PROCESSED_PATH = "../../../../mnt/data_6tb/oliver/NordjyllandNews/data/processed/images/train"

In [None]:
raw_meta_data_path = f"{RAW_PATH}/metadata.jsonl"

data = read_jsonl(raw_meta_data_path)

In [None]:
processed_data = []
keys_to_keep = ["file_name", "caption"]
for d in data:
    processed_data.append({k: d[k] for k in keys_to_keep})

In [None]:
processed_meta_data_path = f"{PROCESSED_PATH}/metadata.jsonl"

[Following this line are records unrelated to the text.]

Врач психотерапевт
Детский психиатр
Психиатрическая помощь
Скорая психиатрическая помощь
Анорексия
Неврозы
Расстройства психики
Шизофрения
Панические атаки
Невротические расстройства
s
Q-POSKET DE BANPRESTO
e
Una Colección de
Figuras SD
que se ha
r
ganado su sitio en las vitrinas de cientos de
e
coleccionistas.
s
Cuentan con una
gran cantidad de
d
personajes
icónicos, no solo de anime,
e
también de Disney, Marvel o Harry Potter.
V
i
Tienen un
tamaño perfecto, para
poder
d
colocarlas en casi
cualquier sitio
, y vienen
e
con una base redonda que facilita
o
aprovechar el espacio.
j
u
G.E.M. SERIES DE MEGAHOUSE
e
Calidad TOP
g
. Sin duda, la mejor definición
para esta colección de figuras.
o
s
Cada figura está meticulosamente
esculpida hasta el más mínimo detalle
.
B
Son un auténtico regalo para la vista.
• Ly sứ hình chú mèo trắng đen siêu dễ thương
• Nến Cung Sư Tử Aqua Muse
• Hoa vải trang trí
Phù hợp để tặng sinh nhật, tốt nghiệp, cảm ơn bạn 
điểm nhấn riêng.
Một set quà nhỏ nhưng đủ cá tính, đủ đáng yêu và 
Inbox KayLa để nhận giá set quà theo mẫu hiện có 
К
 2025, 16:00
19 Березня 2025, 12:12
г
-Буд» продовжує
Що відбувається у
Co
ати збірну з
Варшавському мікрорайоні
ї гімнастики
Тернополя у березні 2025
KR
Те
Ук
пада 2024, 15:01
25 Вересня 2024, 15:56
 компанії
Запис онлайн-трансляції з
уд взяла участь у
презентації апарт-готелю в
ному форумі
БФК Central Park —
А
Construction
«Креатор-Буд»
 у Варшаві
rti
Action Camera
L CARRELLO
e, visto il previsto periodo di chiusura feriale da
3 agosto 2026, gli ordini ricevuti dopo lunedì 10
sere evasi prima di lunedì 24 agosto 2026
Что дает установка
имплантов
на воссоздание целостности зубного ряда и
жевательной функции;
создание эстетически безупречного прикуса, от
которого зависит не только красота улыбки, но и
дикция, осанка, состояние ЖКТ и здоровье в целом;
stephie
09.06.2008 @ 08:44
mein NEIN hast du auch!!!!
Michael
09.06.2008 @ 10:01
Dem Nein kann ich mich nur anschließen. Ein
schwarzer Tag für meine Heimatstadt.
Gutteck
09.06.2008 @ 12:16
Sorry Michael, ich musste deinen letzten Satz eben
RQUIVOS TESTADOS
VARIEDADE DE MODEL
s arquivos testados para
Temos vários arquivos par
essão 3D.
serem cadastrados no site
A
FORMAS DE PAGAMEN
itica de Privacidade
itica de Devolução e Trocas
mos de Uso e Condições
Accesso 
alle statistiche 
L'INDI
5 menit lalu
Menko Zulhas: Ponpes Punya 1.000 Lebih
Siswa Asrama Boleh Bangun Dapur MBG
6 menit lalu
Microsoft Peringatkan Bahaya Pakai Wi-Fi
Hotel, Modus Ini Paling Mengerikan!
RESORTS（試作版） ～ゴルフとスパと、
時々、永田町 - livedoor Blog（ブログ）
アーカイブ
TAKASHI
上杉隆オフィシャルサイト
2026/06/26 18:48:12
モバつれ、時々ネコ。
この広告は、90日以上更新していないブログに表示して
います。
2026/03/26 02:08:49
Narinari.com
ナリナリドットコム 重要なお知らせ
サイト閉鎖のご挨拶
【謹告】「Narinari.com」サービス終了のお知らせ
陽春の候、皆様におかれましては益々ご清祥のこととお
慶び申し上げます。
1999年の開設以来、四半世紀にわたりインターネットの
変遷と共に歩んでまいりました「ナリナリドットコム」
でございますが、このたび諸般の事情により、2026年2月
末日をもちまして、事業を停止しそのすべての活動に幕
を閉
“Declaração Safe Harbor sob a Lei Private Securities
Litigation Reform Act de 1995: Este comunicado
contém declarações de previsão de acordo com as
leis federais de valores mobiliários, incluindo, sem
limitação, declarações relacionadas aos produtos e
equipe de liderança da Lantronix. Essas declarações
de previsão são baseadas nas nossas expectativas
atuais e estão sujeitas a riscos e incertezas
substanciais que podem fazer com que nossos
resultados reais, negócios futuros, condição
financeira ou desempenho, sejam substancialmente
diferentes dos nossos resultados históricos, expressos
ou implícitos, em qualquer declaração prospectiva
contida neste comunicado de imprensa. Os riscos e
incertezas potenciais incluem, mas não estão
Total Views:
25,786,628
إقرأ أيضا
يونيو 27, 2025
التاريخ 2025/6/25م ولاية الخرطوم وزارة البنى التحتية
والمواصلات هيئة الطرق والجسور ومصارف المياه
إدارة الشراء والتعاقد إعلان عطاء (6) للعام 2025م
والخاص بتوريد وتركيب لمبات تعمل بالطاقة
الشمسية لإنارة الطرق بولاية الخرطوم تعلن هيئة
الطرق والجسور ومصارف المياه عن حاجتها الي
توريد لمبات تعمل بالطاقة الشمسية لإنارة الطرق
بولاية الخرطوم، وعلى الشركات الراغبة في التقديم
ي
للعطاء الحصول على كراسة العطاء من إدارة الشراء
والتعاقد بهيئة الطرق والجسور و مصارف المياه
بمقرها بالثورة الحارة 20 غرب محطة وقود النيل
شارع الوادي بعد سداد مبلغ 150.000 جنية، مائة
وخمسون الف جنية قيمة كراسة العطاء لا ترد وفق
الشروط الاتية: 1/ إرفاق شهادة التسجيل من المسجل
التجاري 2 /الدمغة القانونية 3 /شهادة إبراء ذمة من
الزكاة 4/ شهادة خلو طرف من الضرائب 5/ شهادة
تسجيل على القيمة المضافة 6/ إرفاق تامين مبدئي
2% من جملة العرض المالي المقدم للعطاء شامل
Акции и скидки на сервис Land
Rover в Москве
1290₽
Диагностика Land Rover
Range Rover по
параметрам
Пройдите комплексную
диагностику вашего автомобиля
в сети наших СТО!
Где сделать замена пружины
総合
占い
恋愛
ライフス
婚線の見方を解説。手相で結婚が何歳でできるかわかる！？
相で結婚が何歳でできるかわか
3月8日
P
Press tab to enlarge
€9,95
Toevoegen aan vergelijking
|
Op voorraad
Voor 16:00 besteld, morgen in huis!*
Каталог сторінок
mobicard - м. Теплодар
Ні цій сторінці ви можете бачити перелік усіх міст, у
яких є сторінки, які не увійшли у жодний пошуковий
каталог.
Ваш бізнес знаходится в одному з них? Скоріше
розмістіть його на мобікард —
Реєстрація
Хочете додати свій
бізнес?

write_jsonl(processed_meta_data_path, processed_data)

## Dataset statistics

In [None]:
import matplotlib.pyplot as plt
import seaborn as sns

sns.set_style("whitegrid")

In [None]:
data = read_jsonl(processed_meta_data_path)

## Caption Length Distribution

In [None]:
caption_lenghts = [len(d["caption"]) for d in data]

In [None]:
plt.figure(figsize=(10, 5))
sns.histplot(caption_lenghts, bins=100)
plt.title("Caption Length Distribution")
plt.ylabel("Frequency")
plt.xlabel("Number of characters in caption")
plt.savefig("../figures/caption_length_distribution.png")


## Number of samples

In [None]:
len(caption_lenghts)

## Image resolutions

In [None]:
import cv2

In [None]:
smallest_height = float("inf")
smallest_width = float("inf")
smallest_channels = float("inf")

largest_height = 0
largest_width = 0
largest_channels = 0
pixel_counts = []
n_samples = len(data)
for i, d in enumerate(data):
    img = cv2.imread(f"{PROCESSED_PATH}/{d['file_name']}")
    height, width, channels = img.shape
    pixel_count = height * width * channels
    pixel_counts.append(pixel_count)
    if height < smallest_height:
        smallest_height = height
    if width < smallest_width:
        smallest_width = width
    if channels < smallest_channels:
        smallest_channels = channels
    
    if height > largest_height:
        largest_height = height
    if width > largest_width:
        largest_width = width
    if channels > largest_channels:
        largest_channels = channels

    if not i % 200:
        print(f"{i}/{n_samples}")

In [None]:
print(f"Height: [{smallest_height}, {largest_height}]")
print(f"Width: [{smallest_width}, {largest_width}]")
print(f"Channels: [{smallest_channels}, {largest_channels}]")

In [None]:
import numpy as np

In [None]:
pixel_counts_sqrt = [int(np.sqrt(p / 3)) for p in pixel_counts] # Divide by 3 because of 3 channels

plt.figure(figsize=(10, 5))
sns.histplot(pixel_counts_sqrt, bins=50)
plt.title("Image size distribution")
plt.ylabel("Frequency")
plt.xlabel("x")

plt.ticklabel_format(style='plain', axis='x')
plt.xticks(range(0, 10000 + 100, 1000), rotation=45)



plt.savefig("../figures/image_size_distribution.png", bbox_inches='tight')